- **TASK DESCRIPTION**
Pull each line holding "inicio" out of the entries below.

- **DATASET RECORDS**
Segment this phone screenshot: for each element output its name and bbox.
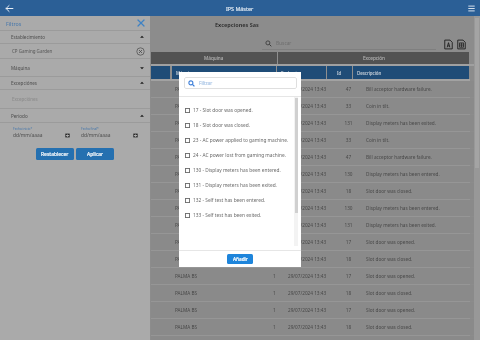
staticText: PALMA BS: [175, 137, 273, 143]
button[interactable]: Excepciónes: [0, 77, 150, 89]
staticText: PALMA BS: [175, 103, 273, 109]
button[interactable]: Filtrar: [184, 77, 297, 89]
button[interactable]: PALMA BS: [151, 166, 480, 182]
staticText: 17: [337, 273, 360, 279]
staticText: Periodo: [11, 113, 28, 119]
staticText: Excepciónes: [12, 96, 38, 102]
button[interactable]: Fecha ↑: [277, 66, 326, 79]
staticText: 29/07/2024 13:43: [288, 188, 337, 194]
button[interactable]: PALMA BS: [151, 234, 480, 250]
button[interactable]: Fecha inicio*: [13, 127, 70, 139]
button[interactable]: Export to PDF: [443, 39, 454, 50]
button[interactable]: PALMA BS: [151, 132, 480, 148]
staticText: Bill acceptor hardware failure.: [366, 86, 479, 92]
staticText: 29/07/2024 13:43: [288, 171, 337, 177]
staticText: Coin in tilt.: [366, 137, 479, 143]
button[interactable]: Remove establishment: [136, 47, 145, 56]
staticText: Buscar: [276, 40, 292, 47]
staticText: PALMA BS: [175, 222, 273, 228]
button[interactable]: PALMA BS: [151, 268, 480, 284]
button[interactable]: PALMA BS: [151, 285, 480, 301]
button[interactable]: 130 - Display meters has been entered.: [179, 163, 301, 178]
staticText: 29/07/2024 13:43: [288, 256, 337, 262]
staticText: Excepción: [363, 55, 385, 61]
staticText: 18: [337, 188, 360, 194]
button[interactable]: 24 - AC power lost from gaming machine.: [179, 148, 301, 163]
staticText: Slot door was closed.: [366, 188, 479, 194]
staticText: Restablecer: [41, 151, 69, 158]
staticText: dd/mm/aaaa: [81, 132, 133, 139]
button[interactable]: 132 - Self test has been entered.: [179, 193, 301, 208]
staticText: Máquina: [204, 55, 224, 61]
button[interactable]: PALMA BS: [151, 302, 480, 318]
button[interactable]: 18 - Slot door was closed.: [179, 118, 301, 133]
button[interactable]: Close filters: [136, 18, 146, 28]
staticText: 131: [337, 120, 360, 126]
button[interactable]: Id: [327, 66, 352, 79]
button[interactable]: Periodo: [0, 109, 150, 122]
button[interactable]: PALMA BS: [151, 319, 480, 335]
staticText: Slot door was closed.: [366, 256, 479, 262]
staticText: Fecha inicio*: [13, 127, 33, 131]
button[interactable]: PALMA BS: [151, 217, 480, 233]
staticText: 33: [337, 103, 360, 109]
staticText: 29/07/2024 13:43: [288, 154, 337, 160]
staticText: 132 - Self test has been entered.: [193, 197, 266, 204]
staticText: 29/07/2024 13:43: [288, 222, 337, 228]
staticText: Filtros: [6, 20, 22, 27]
button[interactable]: PALMA BS: [151, 200, 480, 216]
button[interactable]: 133 - Self test has been exited.: [179, 208, 301, 223]
button[interactable]: Descripción: [353, 66, 469, 79]
staticText: 131 - Display meters has been exited.: [193, 182, 277, 189]
staticText: 23 - AC power applied to gaming machine.: [193, 137, 289, 144]
staticText: 29/07/2024 13:43: [288, 120, 337, 126]
staticText: Display meters has been exited.: [366, 222, 479, 228]
staticText: 1: [273, 273, 288, 279]
staticText: PALMA BS: [175, 171, 273, 177]
staticText: 18 - Slot door was closed.: [193, 122, 250, 129]
staticText: Fecha final*: [81, 127, 99, 131]
staticText: 29/07/2024 13:43: [288, 324, 337, 330]
staticText: 17: [337, 307, 360, 313]
button[interactable]: 17 - Slot door was opened.: [179, 103, 301, 118]
button[interactable]: PALMA BS: [151, 183, 480, 199]
staticText: Establecimiento: [11, 34, 45, 40]
button[interactable]: PALMA BS: [151, 98, 480, 114]
button[interactable]: Menu: [466, 3, 477, 14]
staticText: Slot door was closed.: [366, 290, 479, 296]
button[interactable]: PALMA BS: [151, 115, 480, 131]
staticText: PALMA BS: [175, 324, 273, 330]
button[interactable]: 131 - Display meters has been exited.: [179, 178, 301, 193]
button[interactable]: PALMA BS: [151, 251, 480, 267]
staticText: PALMA BS: [175, 290, 273, 296]
button[interactable]: PALMA BS: [151, 81, 480, 97]
staticText: 24 - AC power lost from gaming machine.: [193, 152, 286, 159]
button[interactable]: Back: [3, 2, 16, 15]
staticText: Añadir: [233, 256, 248, 262]
button[interactable]: Establecimiento: [0, 31, 150, 43]
button[interactable]: PALMA BS: [151, 149, 480, 165]
button[interactable]: 23 - AC power applied to gaming machine.: [179, 133, 301, 148]
button[interactable]: Fecha final*: [81, 127, 138, 139]
button[interactable]: Añadir: [227, 254, 253, 264]
button[interactable]: Buscar: [262, 37, 436, 50]
button[interactable]: Aplicar: [76, 148, 114, 160]
staticText: 18: [337, 324, 360, 330]
staticText: Slot door was opened.: [366, 273, 479, 279]
staticText: PALMA BS: [175, 273, 273, 279]
staticText: Coin in tilt.: [366, 103, 479, 109]
button[interactable]: Máquina: [172, 66, 276, 79]
button[interactable]: Restablecer: [36, 148, 74, 160]
button[interactable]: Export to Excel: [456, 39, 467, 50]
staticText: 1: [273, 86, 288, 92]
button[interactable]: Máquina: [0, 59, 150, 76]
staticText: 47: [337, 154, 360, 160]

- **ANSWER BOX**
button[interactable]: Fecha inicio*: [13, 127, 70, 139]
staticText: Fecha inicio*: [13, 127, 33, 131]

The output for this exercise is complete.